I was a huge fan of the original Ant-Man movie released back in 2015. In a world already drowning in homogenous superhero movies, it was a welcome departure.


Instead of going for big, it went for small. And in doing so, it turned everything topsy turvy and upside down. It was refreshingly different, and it was fun.


Shrinking characters down in size wasn’t anything new. There was The Incredible Shrinking Man (1957) and The Incredible Shrinking Woman with Lily Tomlin (1981), as well as Honey, I Shrunk the Kids (1989).

The shrunken character idea wasn’t new. Adapting it to the genre of superhero movies was.


It worked, spawning a sequel (Ant-Man and the Wasp) in 2018. Ant-Man and the Wasp: Quantumania marks the third Ant-Man installment, all directed by Payton Reed.


Paul Rudd and Evangeline Lilly are back in the starring roles, as are Michael Douglas and Michelle Pfeiffer (digitally de-aged once again) in their supporting roles.


At a glance, it might have looked like a sure-fire hit, but that was before anyone had actually seen the movie which, as it turns out, is a real disappointment.


A lot has changed over the years and the evolution of the story. In short, it went from cute and fun to overblown and boring.


The charm of the original has been sucked out of the story in an attempt to make Quantumania look and feel like all the other overblown, boring superhero movies that we have seen again and again. And again.


The creative forces behind Ant-Man have succumbed to the temptation of making a big-budget, effects-crammed fantasy epic along the lines of The Avengers. Or the X-Men. Or Superman, Batman, Spider-Man, or any other major superhero franchise.


Ant-Man doesn’t spend much time being ant-size in this installment. He’s either normal size or 50 stories tall, lumbering through a sprawling urban setting like Godzilla, smashing everything in sight.


Quantumania borrows heavily. Besides Godzilla, there are multiverse portals right out of Doctor Strange, fantastical flying creatures who look like they might have escaped from Avatar: The Way of Water, a cantina bar borrowed from Star Wars, a floating, oversized head right out of Dune, and a broccoli-shaped creature that is a dead ringer for the Groot character in Guardians of the Galaxy. It is perhaps worth mentioning that during the Godzilla sequence, the 50-story high Ant-Man rips off the metallic dome of a building and begins to wield it like Captain America’s iconic shield.


Quantumania seems to scream that the creative team has run out of creative juice and is grabbing instead for the low-hanging fruit of other major franchises.


The overall tone of the film shifts from colorful fun to dark, brooding seriousness underscored by the predictable epic chorus of voices and swelling orchestral music that have become the staple of all superhero movies (“Aaaaaaaaaaaaah!”)


The Marvel Universe has expanded from a limited number of popular characters and storylines to an endless expanse of multiverses that extend to infinity, and beyond. And while the creative possibilities might have initially seemed thrilling and brain bending, the initial foray seems to have only half-heartedly scratched the surface.

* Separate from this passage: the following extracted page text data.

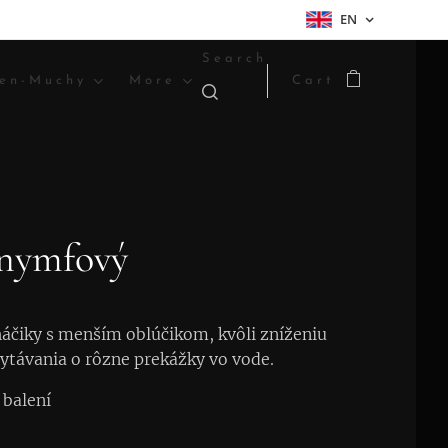
EN
Search
en-Muchy
More
Cart
nymfový
čiky s menším oblúčikom, kvôli zníženiu
hytávania o rôzne prekážky vo vode.
 balení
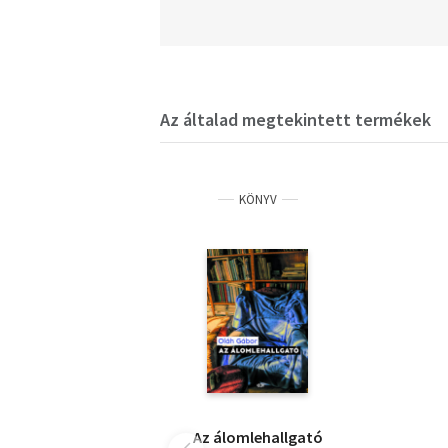
Az általad megtekintett termékek
KÖNYV
Az álomlehallgató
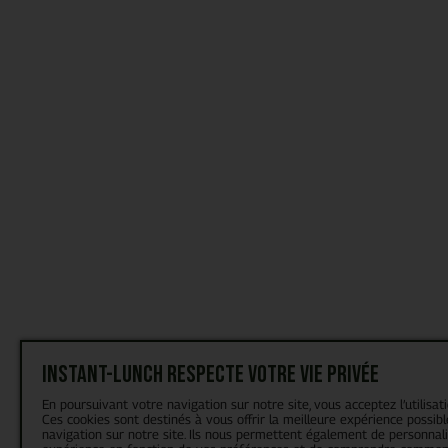
Instant-Lunch respecte votre vie privée
En poursuivant votre navigation sur notre site, vous acceptez l’utilisat
Ces cookies sont destinés à vous offrir la meilleure expérience possibl
navigation sur notre site. Ils nous permettent également de personnal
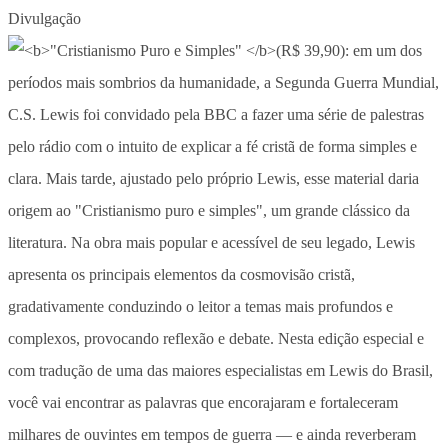
Divulgação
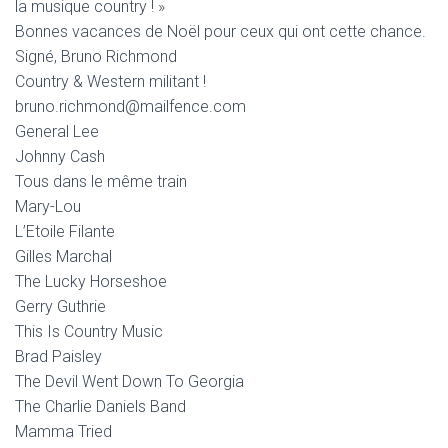
la musique country ! »
Bonnes vacances de Noël pour ceux qui ont cette chance.
Signé, Bruno Richmond
Country & Western militant !
bruno.richmond@mailfence.com
General Lee
Johnny Cash
Tous dans le même train
Mary-Lou
L’Etoile Filante
Gilles Marchal
The Lucky Horseshoe
Gerry Guthrie
This Is Country Music
Brad Paisley
The Devil Went Down To Georgia
The Charlie Daniels Band
Mamma Tried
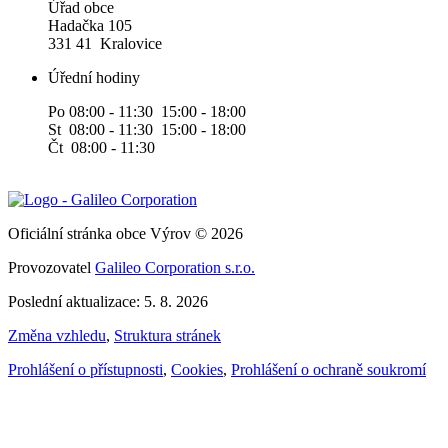
Úřad obce
Hadačka 105
331 41 Kralovice
Úřední hodiny
Po 08:00 - 11:30 15:00 - 18:00
St 08:00 - 11:30 15:00 - 18:00
Čt 08:00 - 11:30
Oficiální stránka obce Výrov © 2026
Provozovatel
Galileo Corporation s.r.o.
Poslední aktualizace: 5. 8. 2026
Změna vzhledu
,
Struktura stránek
Prohlášení o přístupnosti
,
Cookies
,
Prohlášení o ochraně soukromí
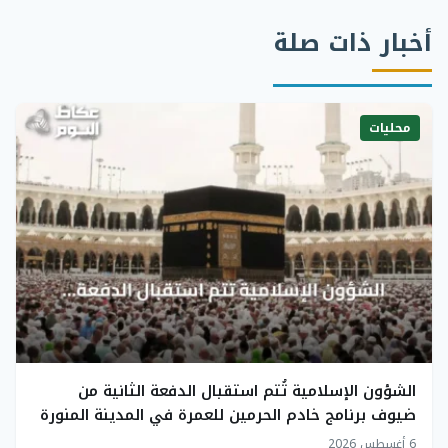
أخبار ذات صلة
محليات
الشؤون الإسلامية تُتم استقبال الدفعة الثانية من
ضيوف برنامج خادم الحرمين للعمرة في المدينة المنورة
6 أغسطس 2026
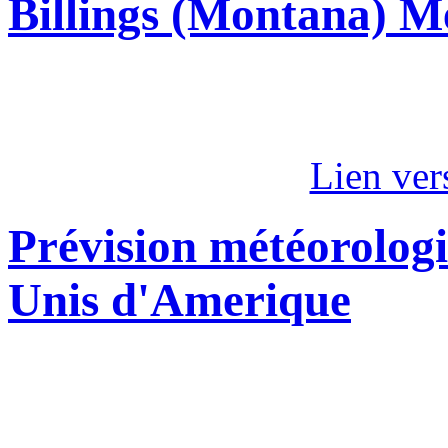
Billings (Montana) M
Lien ver
Prévision météorologi
Unis d'Amerique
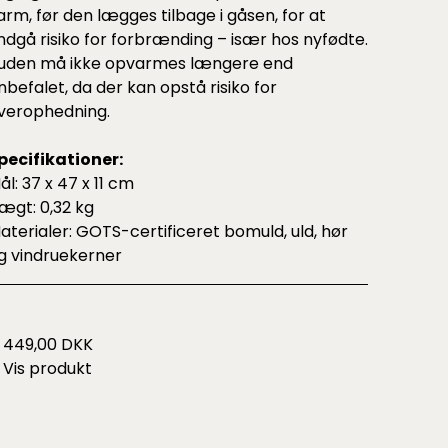
arm, før den lægges tilbage i gåsen, for at
ndgå risiko for forbrænding – især hos nyfødte.
uden må ikke opvarmes længere end
nbefalet, da der kan opstå risiko for
verophedning.
pecifikationer:
ål: 37 x 47 x 11 cm
ægt: 0,32 kg
aterialer: GOTS-certificeret bomuld, uld, hør
g vindruekerner
449,00 DKK
Vis produkt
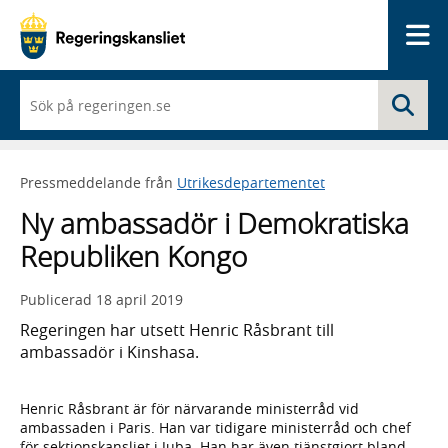
Me
När
Sö
du
börjar
skriva
så
Pressmeddelande från
Utrikesdepartementet
framträder
en
Ny ambassadör i Demokratiska
lista
med
Republiken Kongo
sökförslag
Publicerad
18 april 2019
Regeringen har utsett Henric Råsbrant till
ambassadör i Kinshasa.
Henric Råsbrant är för närvarande ministerråd vid
ambassaden i Paris. Han var tidigare ministerråd och chef
för sektionskansliet i Juba. Han har även tjänstgjort bland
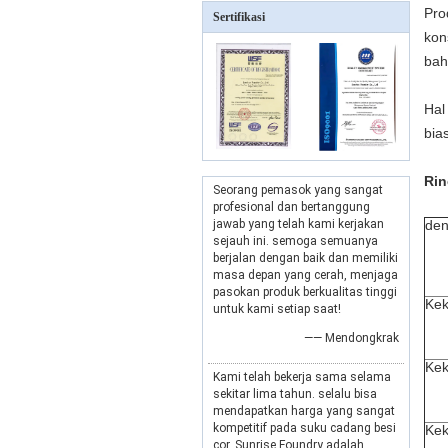
Pro
Sertifikasi
kon
bah
Hal
bia
Rin
Seorang pemasok yang sangat
profesional dan bertanggung
jawab yang telah kami kerjakan
den
sejauh ini. semoga semuanya
berjalan dengan baik dan memiliki
masa depan yang cerah, menjaga
pasokan produk berkualitas tinggi
Kek
untuk kami setiap saat!
—— Mendongkrak
Kek
Kami telah bekerja sama selama
sekitar lima tahun. selalu bisa
mendapatkan harga yang sangat
kompetitif pada suku cadang besi
Kek
cor. Sunrise Foundry adalah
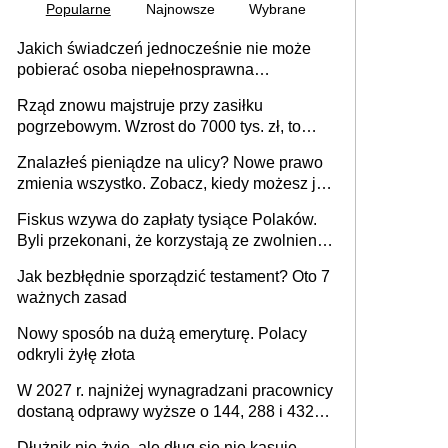
Popularne
Najnowsze
Wybrane
Jakich świadczeń jednocześnie nie może
pobierać osoba niepełnosprawna
[praktyczny poradnik]
Rząd znowu majstruje przy zasiłku
pogrzebowym. Wzrost do 7000 tys. zł, to
jeszcze nie wszystko
Znalazłeś pieniądze na ulicy? Nowe prawo
zmienia wszystko. Zobacz, kiedy możesz je
legalnie zatrzymać
Fiskus wzywa do zapłaty tysiące Polaków.
Byli przekonani, że korzystają ze zwolnienia
z podatku od sprzedaży nieruchomości
Jak bezbłędnie sporządzić testament? Oto 7
ważnych zasad
Nowy sposób na dużą emeryturę. Polacy
odkryli żyłę złota
W 2027 r. najniżej wynagradzani pracownicy
dostaną odprawy wyższe o 144, 288 i 432
złote
Dłużnik nie żyje, ale dług się nie kasuje.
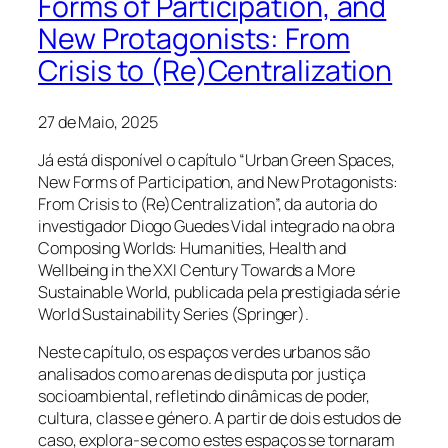
Forms of Participation, and
New Protagonists: From
Crisis to (Re)Centralization
27 de Maio, 2025
Já está disponível o capítulo “Urban Green Spaces,
New Forms of Participation, and New Protagonists:
From Crisis to (Re)Centralization”, da autoria do
investigador Diogo Guedes Vidal integrado na obra
Composing Worlds: Humanities, Health and
Wellbeing in the XXI Century Towards a More
Sustainable World, publicada pela prestigiada série
World Sustainability Series (Springer).
Neste capítulo, os espaços verdes urbanos são
analisados como arenas de disputa por justiça
socioambiental, refletindo dinâmicas de poder,
cultura, classe e género. A partir de dois estudos de
caso, explora-se como estes espaços se tornaram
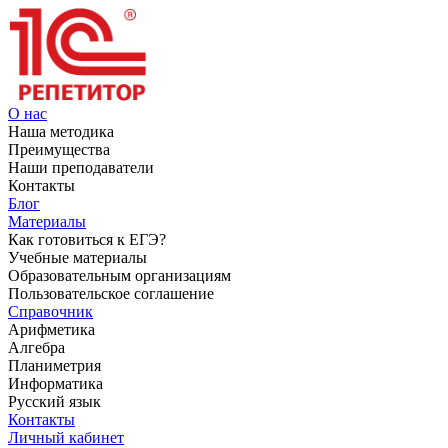
О нас
Наша методика
Преимущества
Наши преподаватели
Контакты
Блог
Материалы
Как готовиться к ЕГЭ?
Учебные материалы
Образовательным организациям
Пользовательское соглашение
Справочник
Арифметика
Алгебра
Планиметрия
Информатика
Русский язык
Контакты
Личный кабинет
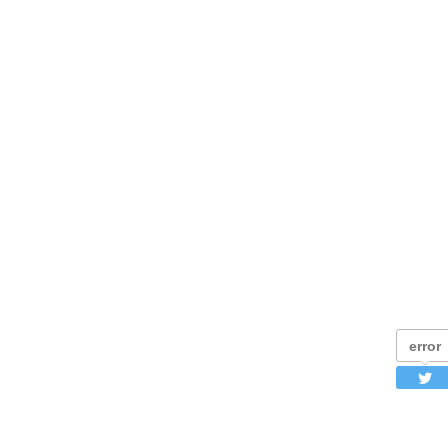
error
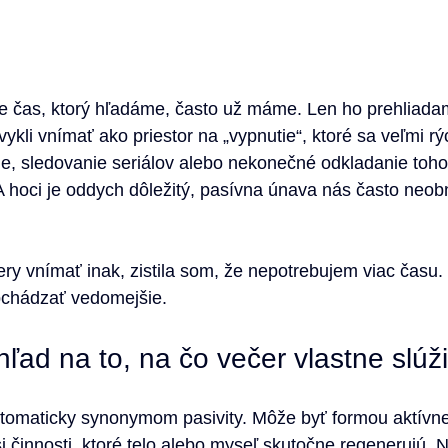
že čas, ktorý hľadáme, často už máme. Len ho prehliada
vykli vnímať ako priestor na „vypnutie“, ktoré sa veľmi r
ie, sledovanie seriálov alebo nekonečné odkladanie toho
 A hoci je oddych dôležitý, pasívna únava nás často neobn
y vnímať inak, zistila som, že nepotrebujem viac času.
bchádzať vedomejšie.
ľad na to, na čo večer vlastne slúži
tomaticky synonymom pasivity. Môže byť formou aktívn
 činnosti, ktoré telo alebo myseľ skutočne regenerujú. N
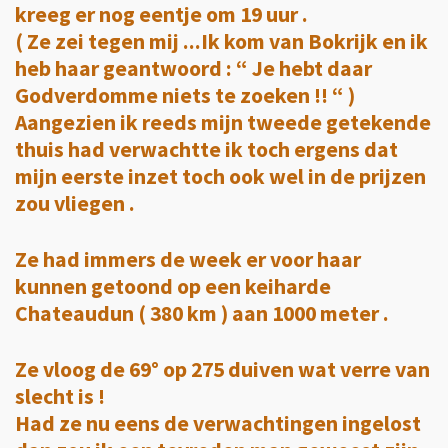
kreeg er nog eentje om 19 uur .
( Ze zei tegen mij ...Ik kom van Bokrijk en ik
heb haar geantwoord : “ Je hebt daar
Godverdomme niets te zoeken !! “ )
Aangezien ik reeds mijn tweede getekende
thuis had verwachtte ik toch ergens dat
mijn eerste inzet toch ook wel in de prijzen
zou vliegen .
Ze had immers de week er voor haar
kunnen getoond op een keiharde
Chateaudun ( 380 km ) aan 1000 meter .
Ze vloog de 69° op 275 duiven wat verre van
slecht is !
Had ze nu eens de verwachtingen ingelost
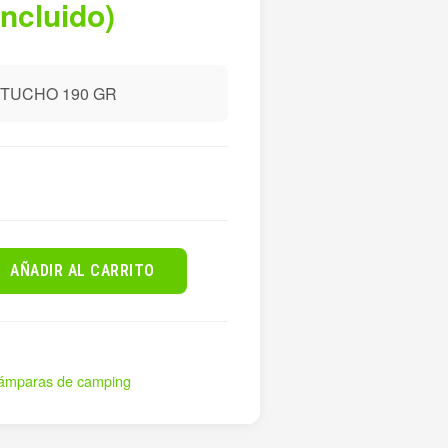
incluido)
TUCHO 190 GR
AÑADIR AL CARRITO
 lámparas de camping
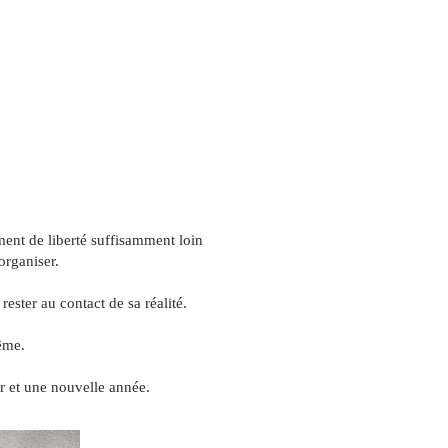
ment de liberté suffisamment loin
organiser.
ester au contact de sa réalité.
ême.
r et une nouvelle année.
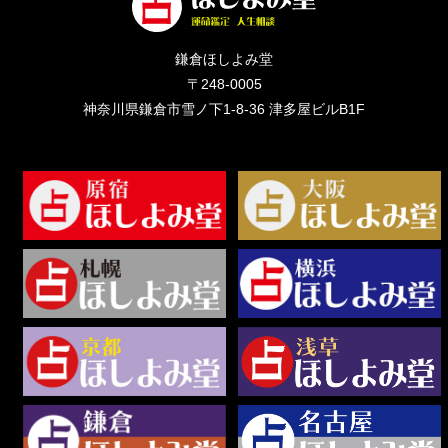
鎌倉ほしよみ堂
〒248-0005
神奈川県鎌倉市雪ノ下1-8-36 津多屋ビルB1F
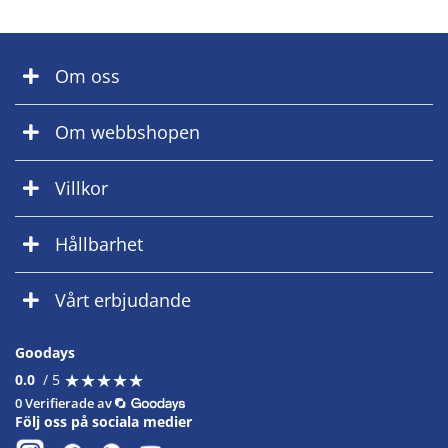
Om oss
Om webbshopen
Villkor
Hållbarhet
Vårt erbjudande
Goodays
★
★
★
★
★
★
★
★
★
★
0.0
/ 5
0 Verifierade av
Följ oss på sociala medier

It all seems like an excuse for digital effects departments to journey down a modern-day, Alice in Wonderland rabbit hole into strange, surrealistic worlds that seem inspired by hallucinogenic drugs.


Digital effects have allowed Hollywood to bring anything to the screen. If you can imagine it, you can create it and charge people to see it. It’s the Hollywood Magic that drew audiences into theaters to witness the parting of the Red Sea (in both of Cecil B. DeMille’s versions of The Ten Commandments, 1923 and 1956).


You can’t argue with the success of Hollywood special effects, but these days they have become the heart and soul of so many movies, including the top money-makers of all-time.


Effects have replaced story and character development and memorable dialog. Case in point are the lines uttered by Kathryn Newton who plays Ant-Man’s teenage daughter, Cassie Lang. It’s essentially the word “Dad!” said a hundred different ways. It’s the stuff of great drinking games.


I’ve been critical of the overall formula approach of superhero movies, for me, many of them are just plain repetitive and boring.


What I liked about the first two installments of Ant-Man was the freshness and fun, two things that are sadly missing in this third installment which gets bogged down and crushed under the weight of its ramped-up pretentiousness and new-found seriousness.


If there is a fourth installment, I’d like to suggest that the filmmakers heed the advice in that famous 1960s Volkswagen ad campaign for the Volkswagen Beetle which suggested that we should all “Think Small.”


Bigger is not necessarily better.

 

Ant-man and the Wasp: Quantumania is in theaters now.